Linus Torvalds On The Importance Of ECC RAM, Calls Out Intel's "Bad Policies" Over ECC
There's nothing quite like some fun holiday-weekend reading as a fiery mailing list post by Linus Torvalds. The Linux creator is out with one of his classical messages, which this time is arguing over the importance of ECC memory and his opinion on how Intel's "bad policies" and market segmentation have made ECC memory less widespread.
Linus argues that error-correcting code (ECC) memory "absolutely matters" but that "Intel has been instrumental in killing the whole ECC industry with it's horribly bad market segmentation... Intel has been detrimental to the whole industry and to users because of their bad and misguided policies wrt ECC. Seriously...The arguments against ECC were always complete and utter garbage... Now even the memory manufacturers are starting [to] do ECC internally because they finally owned up to the fact that they absolutely have to. And the memory manufacturers claim it's because of economics and lower power. And they are lying bastards - let me once again point to row-hammer about how those problems have existed for several generations already, but these f*ckers happily sold broken hardware to consumers and claimed it was an "attack", when it always was "we're cutting corners"."
Ian Cutress from AnandTech points out in a reply that AMD's Ryzen ECC support is not as solid as believed.
(Score: 5, Insightful) by Arik on Wednesday January 06, @03:34AM (18 children)
Or you can save a few fractions of a cent per unit, make garbage, and blow smoke up the arse of the potential purchasing public. And then stiff the minority of purchasers that don't want garbage with a ridiculous premium upcharge for something that should be standard. If you even think their orders are worth your time, at said ridiculous premium, which you probably don't.
Guess which choice absolutely every manufacturer went to in short order?
In a healthy market this sort of scam has a very short lifespan. They've been doing this to us for half a century now. This is not a healthy market. Change my mind.
The *other* sort of Marxist.
(Score: 5, Insightful) by sjames on Wednesday January 06, @03:53AM
That's the funny thing with markets in our economy. Most of them are unhealthy.

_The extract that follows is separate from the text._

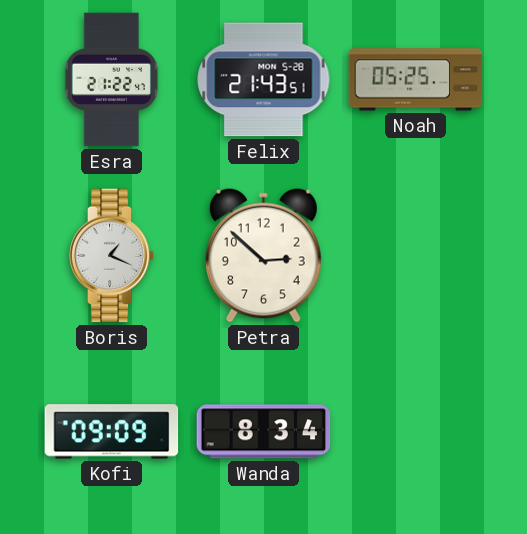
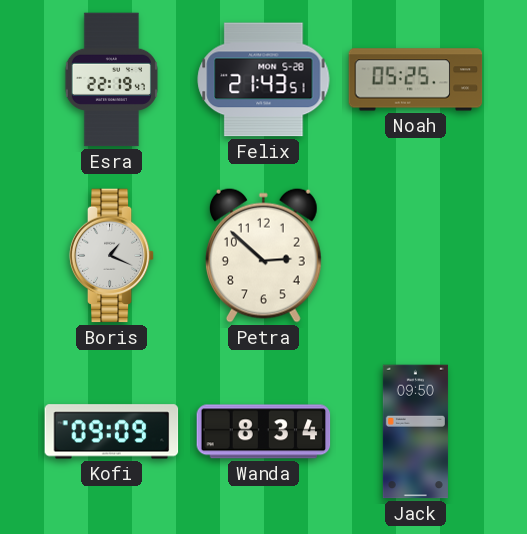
Esra: 21:22 -> 22:19
Jack: none -> 09:50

The evidence is all around us highlighted in flashing neon.
(Score: 4, Informative) by fustakrakich on Wednesday January 06, @04:25AM (2 children)
Story of our lives. They cut corners everywhere. It's always a coldly calculated risk [wfu.edu]. Our *pillars of society* are just as crooked as the average heroine dealer that cuts his product with Drano
Ok, we paid the ransom. Do I get my dog back? REDЯUM
(Score: 1) by fustakrakich on Wednesday January 06, @04:27AM
A bit Freudian, eh? Too bad spell check doesn't do context...
Ok, we paid the ransom. Do I get my dog back? REDЯUM
(Score: 1, Funny) by Anonymous Coward on Wednesday January 06, @04:28AM
Uh, interesting analogy. Spoken from direct experience? :)
(Score: 2) by RS3 on Wednesday January 06, @04:26AM (6 children)
Somewhere else someone posted some gaming benchmarks showing ECC was noticeably slower. So gamers, don't use ECC.
I know several people who use Xeon-based "workstations", which have ECC RAM, as their main computers. So there's that.
And AMD support ECC more than Intel.
Someone pointed out that few laptops have ECC support.
Years ago RAM wasn't so reliable. Slowly it's gotten better, and parity RAM pretty much phased out.
I've had almost no RAM problems in more than 20 years. A couple of crap brand sticks that were bad in machines I was given (or trash-picked) but I don't think I've ever had something crash or any kind of indication of a flipped bit in any other machines. I run MemTest86 from time to time just to check, and no problems.
But if you're that worried, go with Xeon + ECC.
(Score: 2) by Arik on Wednesday January 06, @04:42AM (3 children)
No, stupid gamers don't use ECC.
Honestly, if this is your level of understanding, there's no point in trying to have a conversation. Ridicule alone is appropriate.
"Years ago RAM wasn't so reliable. Slowly it's gotten better, and parity RAM pretty much phased out."
The minor theoretical improvements in RAM reliability are more than offset by increased RAM density. You've got it bass-ackwards, in other words.
"I've had almost no RAM problems in more than 20 years."
That you correctly diagnosed.
"I run MemTest86 from time to time just to check, and no problems."
Oh? Obviously I was wrong, you're a genius, that's the gold standard right there. If memtest86 from time to time didn't diagnose a memory issue, then clearly you never had one - and if you never had one, then no one did. All in my mind.
"But if you're that worried, go with Xeon + ECC."
Yes, we're talking about the premium and less than certain availability of that choice.
The *other* sort of Marxist.
(Score: 4, Touché) by RS3 on Wednesday January 06, @05:53AM (2 children)
Dude, what's your problem? I used to consider you a friend.
Why does everyone take a post as an absolute statement? In my real life, conversations evolve, interactively. Sorry if I didn't read your mind nor measure up to your standards of what the eff I'm supposed to post here.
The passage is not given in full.